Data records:
<<<<

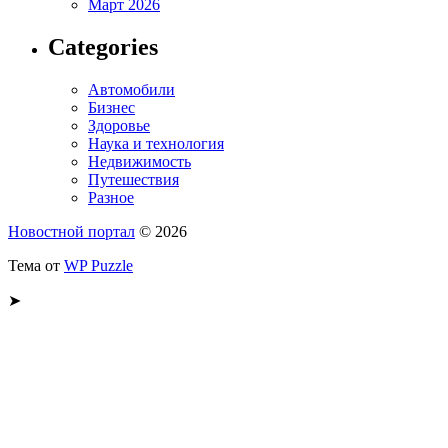
Март 2026
Categories
Автомобили
Бизнес
Здоровье
Наука и технология
Недвижимость
Путешествия
Разное
Новостной портал
© 2026
Тема от
WP Puzzle
➤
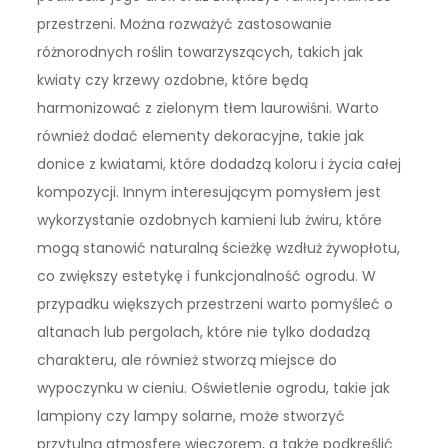
przestrzeni. Można rozważyć zastosowanie
różnorodnych roślin towarzyszących, takich jak
kwiaty czy krzewy ozdobne, które będą
harmonizować z zielonym tłem laurowiśni. Warto
również dodać elementy dekoracyjne, takie jak
donice z kwiatami, które dodadzą koloru i życia całej
kompozycji. Innym interesującym pomysłem jest
wykorzystanie ozdobnych kamieni lub żwiru, które
mogą stanowić naturalną ścieżkę wzdłuż żywopłotu,
co zwiększy estetykę i funkcjonalność ogrodu. W
przypadku większych przestrzeni warto pomyśleć o
altanach lub pergolach, które nie tylko dodadzą
charakteru, ale również stworzą miejsce do
wypoczynku w cieniu. Oświetlenie ogrodu, takie jak
lampiony czy lampy solarne, może stworzyć
przytulną atmosferę wieczorem, a także podkreślić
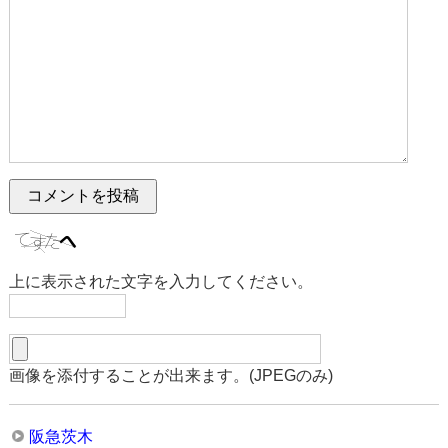
上に表示された文字を入力してください。
画像を添付することが出来ます。(JPEGのみ)
阪急茨木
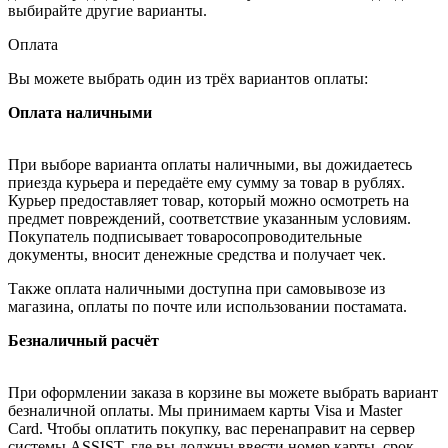
выбирайте другие варианты.
Оплата
Вы можете выбрать один из трёх вариантов оплаты:
Оплата наличными
При выборе варианта оплаты наличными, вы дожидаетесь
приезда курьера и передаёте ему сумму за товар в рублях.
Курьер предоставляет товар, который можно осмотреть на
предмет повреждений, соответствие указанным условиям.
Покупатель подписывает товаросопроводительные
документы, вносит денежные средства и получает чек.
Также оплата наличными доступна при самовывозе из
магазина, оплаты по почте или использовании постамата.
Безналичный расчёт
При оформлении заказа в корзине вы можете выбрать вариант
безналичной оплаты. Мы принимаем карты Visa и Master
Card. Чтобы оплатить покупку, вас перенаправит на сервер
системы ASSIST, где вы должны ввести номер карты, срок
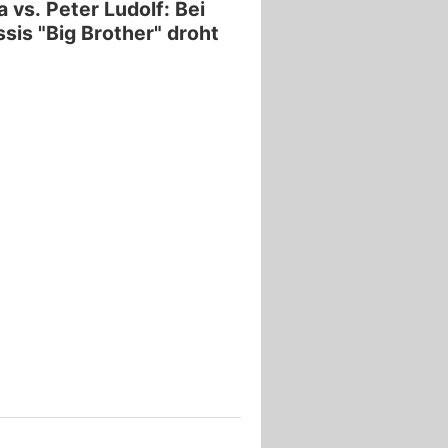
a vs. Peter Ludolf: Bei
sis "Big Brother" droht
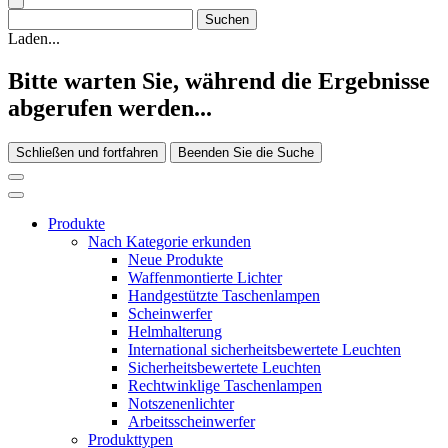
Laden...
Bitte warten Sie, während die Ergebnisse
abgerufen werden...
Schließen und fortfahren
Beenden Sie die Suche
Produkte
Nach Kategorie erkunden
Neue Produkte
Waffenmontierte Lichter
Handgestützte Taschenlampen
Scheinwerfer
Helmhalterung
International sicherheitsbewertete Leuchten
Sicherheitsbewertete Leuchten
Rechtwinklige Taschenlampen
Notszenenlichter
Arbeitsscheinwerfer
Produkttypen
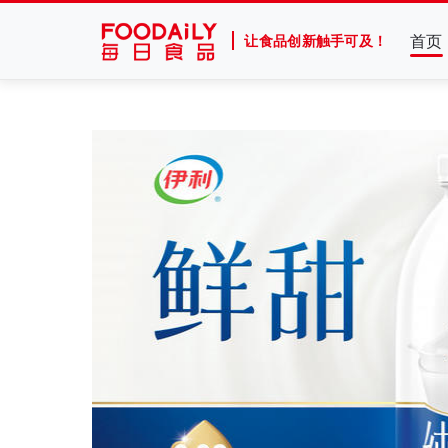
首页
让食品创新触手可及！
从7-11、朴朴到丰e，蒙牛要借运动饮料“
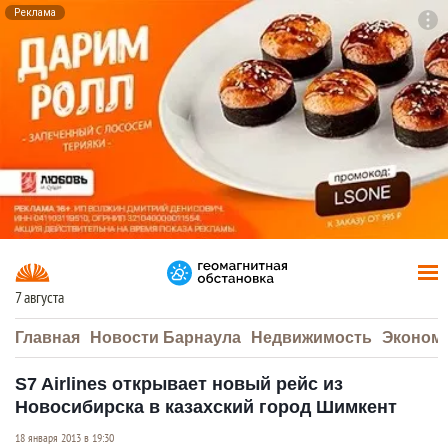
Реклама
To
F7
7 августа
Главная
Новости Барнаула
Недвижимость
Эконом
S7 Airlines открывает новый рейс из
Новосибирска в казахский город Шимкент
18 января 2013 в 19:30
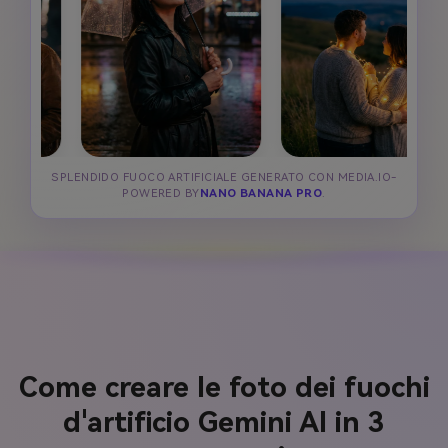
SPLENDIDO FUOCO ARTIFICIALE GENERATO CON MEDIA.IO-
POWERED BY
NANO BANANA PRO
.
Come creare le foto dei fuochi
d'artificio Gemini AI in 3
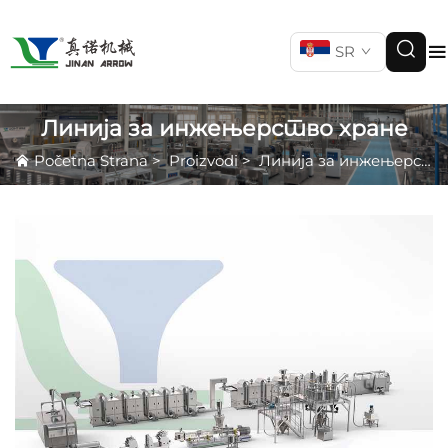
SR
Линија за инжењерство хране
Početna Strana
>
Proizvodi
>
Линија за инжењерство хране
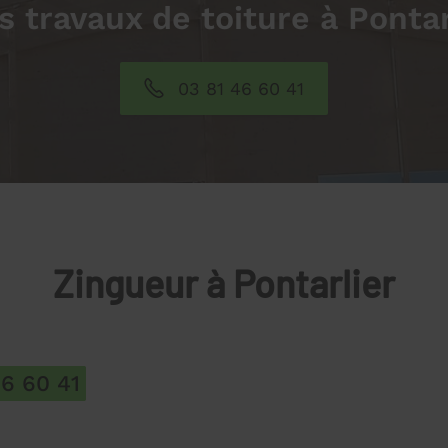
s travaux de toiture à Pontar
03 81 46 60 41
Zingueur à Pontarlier
46 60 41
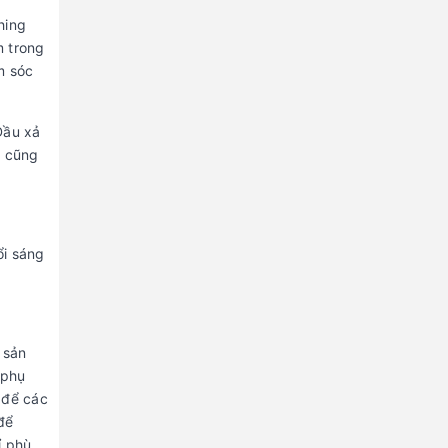
hing
m trong
m sóc
Dầu xả
g cũng
ổi sáng
 sản
 phụ
 để các
để
ỉ phù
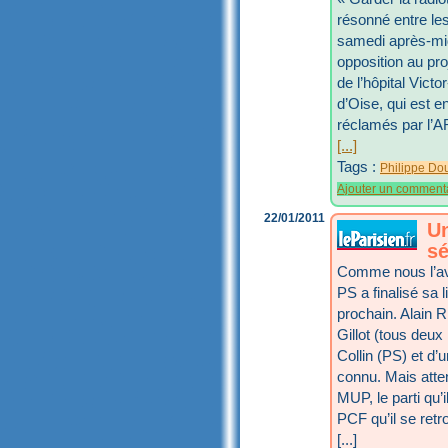
résonné entre les
samedi après-mid
opposition au pro
de l’hôpital Vict
d’Oise, qui est en
réclamés par l’AR
[...]
Tags :
Philippe Do
Ajouter un comment
22/01/2011
Un
sé
Comme nous l’avo
PS a finalisé sa 
prochain. Alain R
Gillot (tous deu
Collin (PS) et d
connu. Mais atte
MUP, le parti qu’
PCF qu’il se retr
[...]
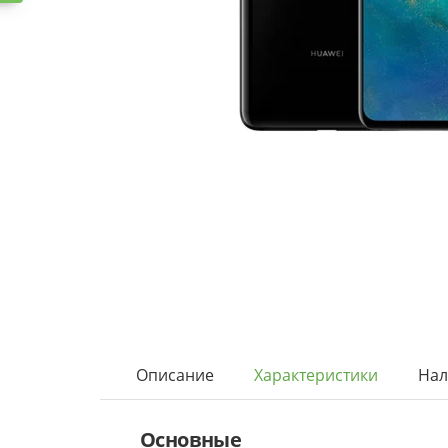
Описание
Характеристики
Нал
Основные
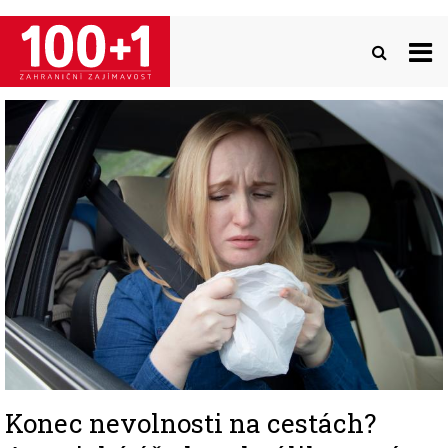
Přejít
k
hlavnímu
obsahu
Image
Konec nevolnosti na cestách?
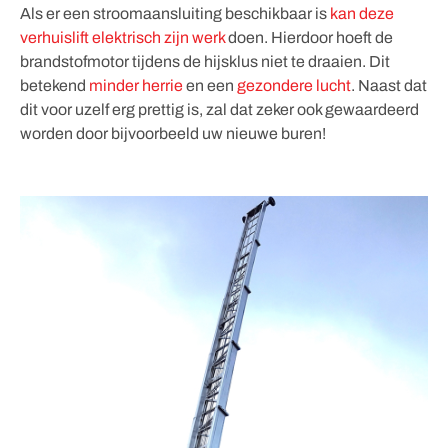
Als er een stroomaansluiting beschikbaar is
kan deze
verhuislift elektrisch zijn werk
doen. Hierdoor hoeft de
brandstofmotor tijdens de hijsklus niet te draaien. Dit
betekend
minder herrie
en een
gezondere lucht
. Naast dat
dit voor uzelf erg prettig is, zal dat zeker ook gewaardeerd
worden door bijvoorbeeld uw nieuwe buren!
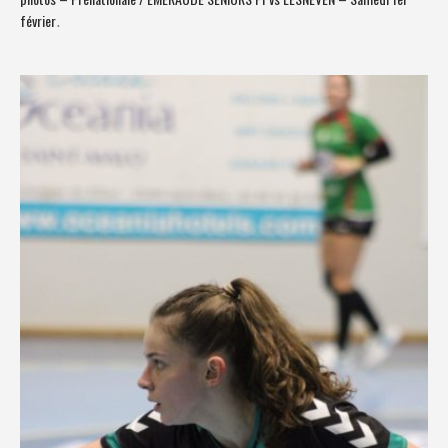
février
.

>>>>

WHAT YOU NEED TO DO: Quote every record above exactly, omitting any pictures they contain.

RESPONSE AREA:
Март 2026
Categories
Автомобили
Бизнес
Здоровье
Наука и технология
Недвижимость
Путешествия
Разное
Новостной портал
© 2026
Тема от
WP Puzzle
➤
przestrzeni. Można rozważyć zastosowanie
różnorodnych roślin towarzyszących, takich jak
kwiaty czy krzewy ozdobne, które będą
harmonizować z zielonym tłem laurowiśni. Warto
również dodać elementy dekoracyjne, takie jak
donice z kwiatami, które dodadzą koloru i życia całej
kompozycji. Innym interesującym pomysłem jest
wykorzystanie ozdobnych kamieni lub żwiru, które
mogą stanowić naturalną ścieżkę wzdłuż żywopłotu,
co zwiększy estetykę i funkcjonalność ogrodu. W
przypadku większych przestrzeni warto pomyśleć o
altanach lub pergolach, które nie tylko dodadzą
charakteru, ale również stworzą miejsce do
wypoczynku w cieniu. Oświetlenie ogrodu, takie jak
lampiony czy lampy solarne, może stworzyć
przytulną atmosferę wieczorem, a także podkreślić
上に表示された文字を入力してください。
画像を添付することが出来ます。(JPEGのみ)
阪急茨木
выбирайте другие варианты.
Оплата
Вы можете выбрать один из трёх вариантов оплаты:
Оплата наличными
При выборе варианта оплаты наличными, вы дожидаетесь
приезда курьера и передаёте ему сумму за товар в рублях.
Курьер предоставляет товар, который можно осмотреть на
предмет повреждений, соответствие указанным условиям.
Покупатель подписывает товаросопроводительные
документы, вносит денежные средства и получает чек.
Также оплата наличными доступна при самовывозе из
магазина, оплаты по почте или использовании постамата.
Безналичный расчёт
При оформлении заказа в корзине вы можете выбрать вариант
безналичной оплаты. Мы принимаем карты Visa и Master
Card. Чтобы оплатить покупку, вас перенаправит на сервер
системы ASSIST, где вы должны ввести номер карты, срок
a vs. Peter Ludolf: Bei
sis "Big Brother" droht
Laden...
Bitte warten Sie, während die Ergebnisse
abgerufen werden...
Schließen und fortfahren
Beenden Sie die Suche
Produkte
Nach Kategorie erkunden
Neue Produkte
Waffenmontierte Lichter
Handgestützte Taschenlampen
Scheinwerfer
Helmhalterung
International sicherheitsbewertete Leuchten
Sicherheitsbewertete Leuchten
Rechtwinklige Taschenlampen
Notszenenlichter
Arbeitsscheinwerfer
Produkttypen
首页
让食品创新触手可及！
从7-11、朴朴到丰e，蒙牛要借运动饮料“
Реклама
To
F7
7 августа
Главная
Новости Барнаула
Недвижимость
Эконом
S7 Airlines открывает новый рейс из
Новосибирска в казахский город Шимкент
18 января 2013 в 19:30
SPLENDIDO FUOCO ARTIFICIALE GENERATO CON MEDIA.IO-
POWERED BY
NANO BANANA PRO
.
Come creare le foto dei fuochi
d'artificio Gemini AI in 3
SR
Линија за инжењерство хране
Početna Strana
>
Proizvodi
>
Линија за инжењерство хране
s travaux de toiture à Pontar
03 81 46 60 41
Zingueur à Pontarlier
46 60 41
hing
m trong
m sóc
Dầu xả
g cũng
ổi sáng
 sản
 phụ
 để các
để
ỉ phù
résonné entre les
samedi après-mid
opposition au pro
de l’hôpital Vict
d’Oise, qui est en
réclamés par l’AR
[...]
Tags :
Philippe Do
Ajouter un comment
22/01/2011
Un
sé
Comme nous l’avo
PS a finalisé sa 
prochain. Alain R
Gillot (tous deu
Collin (PS) et d
connu. Mais atte
MUP, le parti qu’
PCF qu’il se retr
[...]
Описание
Характеристики
Нал
Основные
Přejít
k
hlavnímu
obsahu
Image
Konec nevolnosti na cestách?
Als er een stroomaansluiting beschikbaar is
kan deze
verhuislift elektrisch zijn werk
doen. Hierdoor hoeft de
brandstofmotor tijdens de hijsklus niet te draaien. Dit
betekend
minder herrie
en een
gezondere lucht
. Naast dat
dit voor uzelf erg prettig is, zal dat zeker ook gewaardeerd
worden door bijvoorbeeld uw nieuwe buren!
février
.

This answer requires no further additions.